(Task prompt): From the first line to the last, set down the data exactly as given.

————————

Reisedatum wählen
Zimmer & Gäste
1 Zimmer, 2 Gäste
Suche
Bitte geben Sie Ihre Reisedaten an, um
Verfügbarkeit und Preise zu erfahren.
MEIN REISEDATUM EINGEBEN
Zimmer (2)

————————

(Output below):
Reisedatum wählen
Zimmer & Gäste
1 Zimmer, 2 Gäste
Suche
Bitte geben Sie Ihre Reisedaten an, um
Verfügbarkeit und Preise zu erfahren.
MEIN REISEDATUM EINGEBEN
Zimmer (2)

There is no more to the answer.